Therefore, in step S130 of FIG. 4, the controller 8 predicts the chargeable section by the following method.

In this embodiment, although the travel route is not set, the position information and map information of the own vehicle can be acquired. Therefore, based on these obtainable information, the controller 8 searches for the start point of high-load driving such as the entrance of the highway and the starting point of the uphill in the vicinity of the own vehicle, and starts the high-load driving closest to the current position. Identify location. Then, the section from the current position to the starting point of high-load running is predicted as a chargeable section.

Once the chargeable section is predicted, the calculation of the second travelable distance (S140 in FIG. 4) can be performed in the same manner as in the first embodiment.

As described above, in this embodiment, the controller 8 acquires the road map information and the position information of the own vehicle, and from the current position, the point at which the requested vehicle output exceeds the power generated by the fuel cell stack 3 and starts high-load driving. up to is predicted as a chargeable section. Then, the controller 8 calculates the required vehicle output in the chargeable section, and calculates the battery charging amount generated by the generator in the chargeable section based on the calculated requested vehicle output and the power generated by the generator. As a result, even if the travel route is not set, it is possible to estimate how long the chargeable section will continue and with what kind of load, and to accurately calculate the charge increase amount.

(Third embodiment)
A third embodiment will be described. A hybrid vehicle to which this embodiment is applied is the same as that of the first embodiment. Also, the method of calculating the total travelable distance in this embodiment is basically the same as in the first embodiment. However, this embodiment differs from the first embodiment in that there is no map information. If there is no map information, naturally the travel route is not set. That is, in this embodiment, there is no information acquired in step S110 of FIG. This difference will be mainly described below.

Without the map information, the controller 8 cannot acquire the map information and the travel route in step S110 of FIG. 4, so the controller 8 cannot predict the chargeable section in step S130 of FIG. 4 as in the first embodiment. . If the chargeable section cannot be predicted, the charge increase amount cannot be calculated.

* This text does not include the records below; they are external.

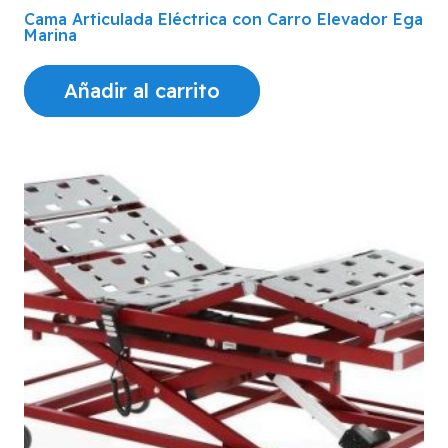
Cama Articulada Eléctrica con Carro Elevador Ega
Marina
Añadir al carrito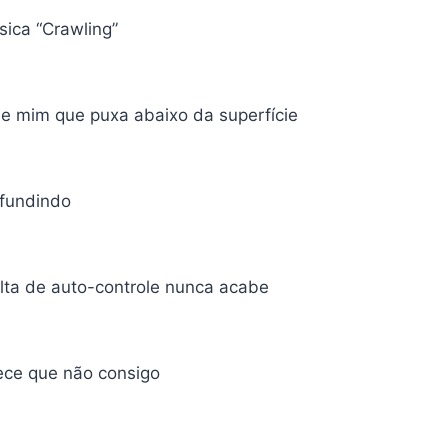
ica “Crawling”
de mim que puxa abaixo da superfície
fundindo
lta de auto-controle nunca acabe
ece que não consigo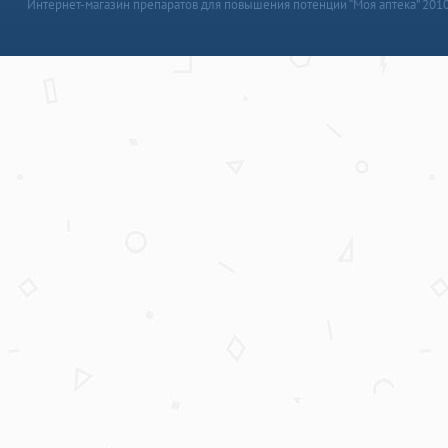
Интернет-магазин препаратов для повышения потенции “Моя аптека” 201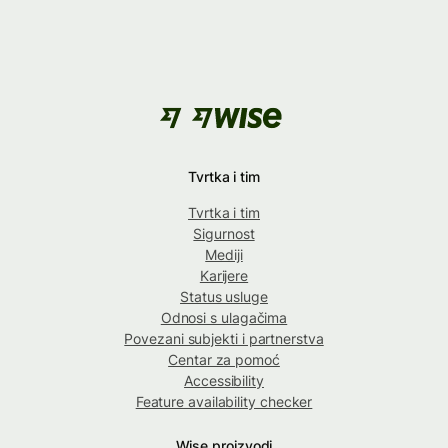
Tvrtka i tim
Tvrtka i tim
Sigurnost
Mediji
Karijere
Status usluge
Odnosi s ulagačima
Povezani subjekti i partnerstva
Centar za pomoć
Accessibility
Feature availability checker
Wise proizvodi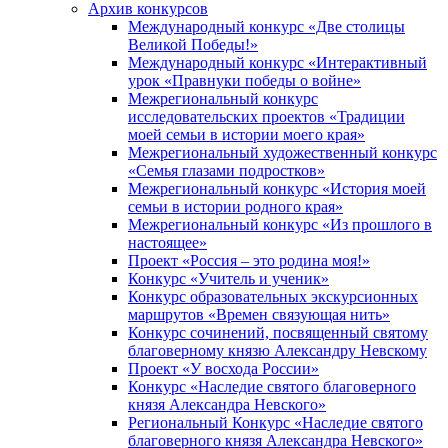
Архив конкурсов
Международный конкурс «Две столицы
Великой Победы!»
Международный конкурс «Интерактивный
урок «Правнуки победы о войне»
Межрегиональный конкурс
исследовательских проектов «Традиции
моей семьи в истории моего края»
Межрегиональный художественный конкурс
«Семья глазами подростков»
Межрегиональный конкурс «История моей
семьи в истории родного края»
Межрегиональный конкурс «Из прошлого в
настоящее»
Проект «Россия – это родина моя!»
Конкурс «Учитель и ученик»
Конкурс образовательных экскурсионных
маршрутов «Времен связующая нить»
Конкурс сочинений, посвященный святому
благоверному князю Александру Невскому
Проект «У восхода России»
Конкурс «Наследие святого благоверного
князя Александра Невского»
Региональный Конкурс «Наследие святого
благоверного князя Александра Невского»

Therefore, in the present embodiment, the controller 8 calculates the charging increase amount by the following method without performing the process of step S130 in FIG.

FIG. 10 is a flow chart showing a control routine for calculating the charge increase amount in this embodiment. This control routine is programmed in the controller 8 .

In step S200, the controller 8 calculates the average value of the vehicle required output based on the past running state data. Various types of data can be used as data on past driving conditions, such as data for one trip from departure to arrival at a destination, data for a predetermined driving time, etc. However, an average value calculated based on long-term data is , there is a risk that the current driving state cannot be represented appropriately. Therefore, in this embodiment, the level of the vehicle output power is divided into a plurality of ranges, and the average of the vehicle power output is calculated based on the data after the running state of the vehicle enters the range of the current vehicle power output level. Calculate the value. For example, the vehicle required output is divided into a low load level (0 kW or more and less than 10 kW), a medium load level (10 kW or more and less than 20 kW), and a high load level (20 kW or more). The average value of the vehicle required output is calculated based on the data from the time the load level was entered until the present time. As a result, it is possible to calculate an average value that appropriately reflects the current running state.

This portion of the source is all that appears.